Historia pieniądza
Upadłe miasta
Kryzys roku 2008 oznaczał gigantyczne załamanie amerykańskiego rynku nieruchomości. W Stanach Zjednoczonych drastycznie spadły ceny mieszkań i domów – mimo to wystawione na sprzedaż nieruchomości miesiącami i latami nie znajdowały nabywców. Doprowadziło to do degradacji całych dzielnic i osiedli, albo wybudowanych tuż przed kryzysem, albo też mających charakter inwestycyjny. Właśnie dlatego przez lata po upadku Lehman Brothers można było czytać o apartamentach na Florydzie wystawionych na sprzedaż za cenę kawalerki w Białymstoku czy willach w pięknych rejonach turystycznych do kupienia za cenę małego domku pod Warszawą. Rzecz w tym, że w pierwszej kolejności na sprzedaż szły nieruchomości niesłużące do stałego zamieszkania – i to właśnie one najdłużej pozostawały na rynku.

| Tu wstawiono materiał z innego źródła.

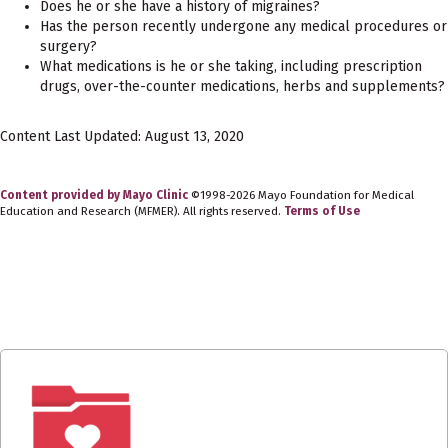
Does he or she have a history of migraines?
Has the person recently undergone any medical procedures or
surgery?
What medications is he or she taking, including prescription
drugs, over-the-counter medications, herbs and supplements?
Content Last Updated: August 13, 2020
Content provided by Mayo Clinic
©1998-2026 Mayo Foundation for Medical
Education and Research (MFMER). All rights reserved.
Terms of Use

Z kolei załamanie całych gałęzi amerykańskiego przemysłu stało się przyczyną upadku całych aglomeracji. I tak dawne centrum amerykańskiego przemysłu motoryzacyjnego – Detroit – po masowych zwolnieniach w samochodowych fabrykach stało się symbolem miasta upadłego, którego mieszkańcy doświadczają socjalnej degradacji.